Son héros compte dur l’a­mi­tié et l’en­tr’aide, il trouve cela néces­saire, mais il compte d’a­bord sur lui-même ; il est pré­voyant mais il est jouis­seur et se moque de l’a­vare ; il cherche à modi­fier ses sem­blables mais il sait que le natu­rel varie bien peu. Mais le plus éton­nant de cette ample comé­die à cent actes divers et dont la scène est l’univers

comme il le dit lui-même, c’est que les deux rôles de ses per­son­nages sont défen­dables, c’est que tour à tour nous nous sen­tons aus­si bien d’un côté que de l’autre, par­fois des deux côtés à la fois. Et, chose sur­pre­nante, il se dégage de ce grouille­ment de per­son­nages une indé­pen­dance, une atmo­sphère de liber­té, une vita­li­té per­son­nelle qui donne à son héros une indi­vi­dua­li­té excep­tion­nelle faite de beau­coup d’hu­ma­ni­té et encore plus d’o­ri­gi­na­li­té. C’est un per­son­nage indomesticable.

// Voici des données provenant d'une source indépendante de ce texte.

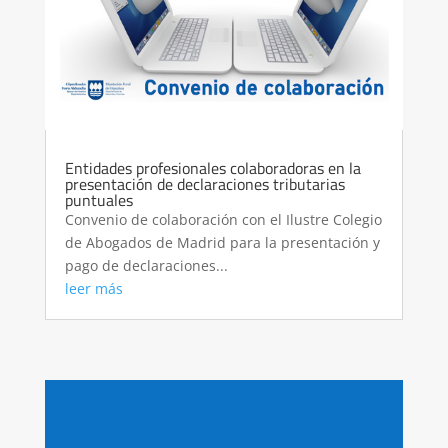
Entidades profesionales colaboradoras en la
presentación de declaraciones tributarias
puntuales
Convenio de colaboración con el Ilustre Colegio
de Abogados de Madrid para la presentación y
pago de declaraciones...
leer más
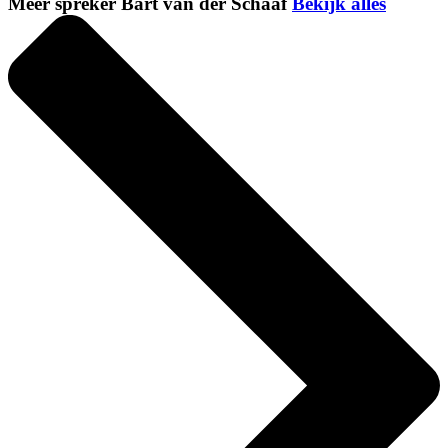
Meer spreker Bart van der Schaaf
Bekijk alles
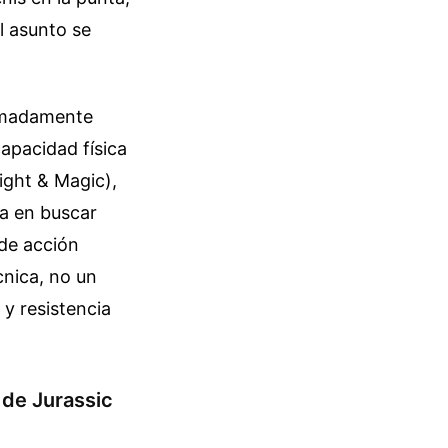
l asunto se
ximadamente
capacidad física
ight & Magic),
ca en buscar
 de acción
cnica, no un
 y resistencia
 de Jurassic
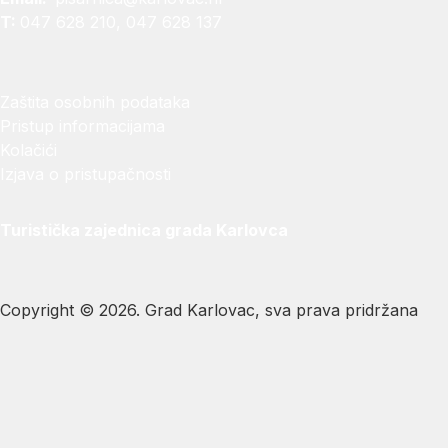
T:
047 628 210, 047 628 137
Zaštita osobnih podataka
Pristup informacijama
Kolačići
Izjava o pristupačnosti
Turistička zajednica grada Karlovca
Copyright © 2026. Grad Karlovac, sva prava pridržana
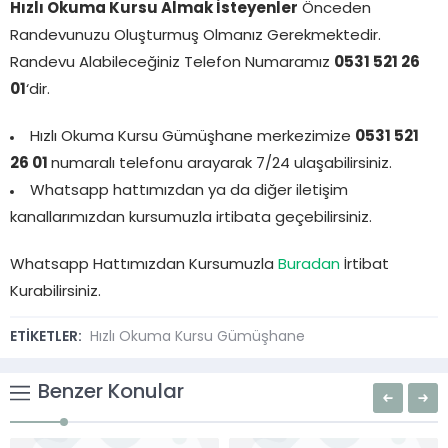
Hızlı Okuma Kursu Almak İsteyenler
Önceden
Randevunuzu Oluşturmuş Olmanız Gerekmektedir.
Randevu Alabileceğiniz Telefon Numaramız
0531 521 26
01
‘dir.
Hızlı Okuma Kursu Gümüşhane merkezimize
0531 521
26 01
numaralı telefonu arayarak 7/24 ulaşabilirsiniz.
Whatsapp hattımızdan ya da diğer iletişim
kanallarımızdan kursumuzla irtibata geçebilirsiniz.
Whatsapp Hattımızdan Kursumuzla
Buradan
İrtibat
Kurabilirsiniz.
ETİKETLER:
Hızlı Okuma Kursu Gümüşhane
Benzer Konular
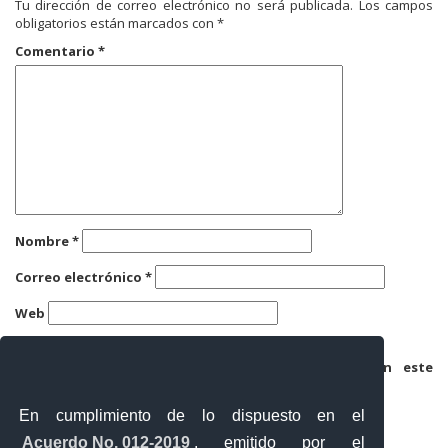
Tu dirección de correo electrónico no será publicada.
Los campos
obligatorios están marcados con
*
Comentario
*
Nombre
*
Correo electrónico
*
Web
Guarda mi nombre, correo electrónico y web en este
navegador para la próxima vez que comente.
En cumplimiento de lo dispuesto en el
Acuerdo No. 012-2019
, emitido por el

C’est en cela que La Fon­taine, selon moi, s’ap­pa­rente aux indi­vi­dua­listes. Sa phi­lo­so­phie est celle de l’homme sen­sible aux beaux côtés de la nature humaine, aver­ti mal­gré cela de ses imper­fec­tions, essayant de durer mal­gré la dure­té des épreuves et tou­jours, en toutes cir­cons­tances, se tirant d’af­faire lui-même, rede­vable à lui seul de sa sot­tise et de ses erreurs, repor­tant toute la valeur de l’a­ven­ture, de l’ex­pé­rience, du fait, sur le com­por­te­ment individuel.

C’est une phi­lo­so­phie vivante et bien équi­li­brée. C’est bien là une phi­lo­so­phie pour l’individu.